Collected data entries
══════
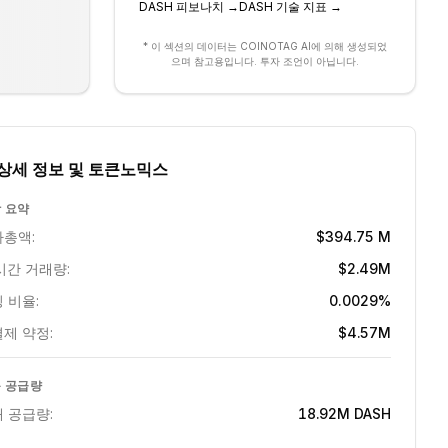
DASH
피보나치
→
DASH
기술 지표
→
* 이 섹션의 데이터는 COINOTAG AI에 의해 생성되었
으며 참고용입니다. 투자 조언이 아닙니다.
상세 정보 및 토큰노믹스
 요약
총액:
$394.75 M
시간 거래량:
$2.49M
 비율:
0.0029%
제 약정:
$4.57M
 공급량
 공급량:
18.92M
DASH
══════
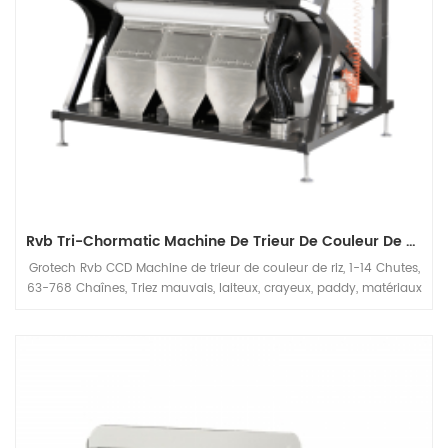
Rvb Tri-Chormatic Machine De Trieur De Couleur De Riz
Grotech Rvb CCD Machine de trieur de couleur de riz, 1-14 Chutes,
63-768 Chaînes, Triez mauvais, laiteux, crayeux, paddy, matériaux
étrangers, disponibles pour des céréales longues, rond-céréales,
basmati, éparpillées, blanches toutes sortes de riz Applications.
══════
▶ [Brief]
Go through the entries above and report every line in which the word "Machine" appears.

▶ [Answer to this problem]
Rvb Tri-Chormatic Machine De Trieur De Couleur De Riz
Grotech Rvb CCD Machine de trieur de couleur de riz, 1-14 Chutes,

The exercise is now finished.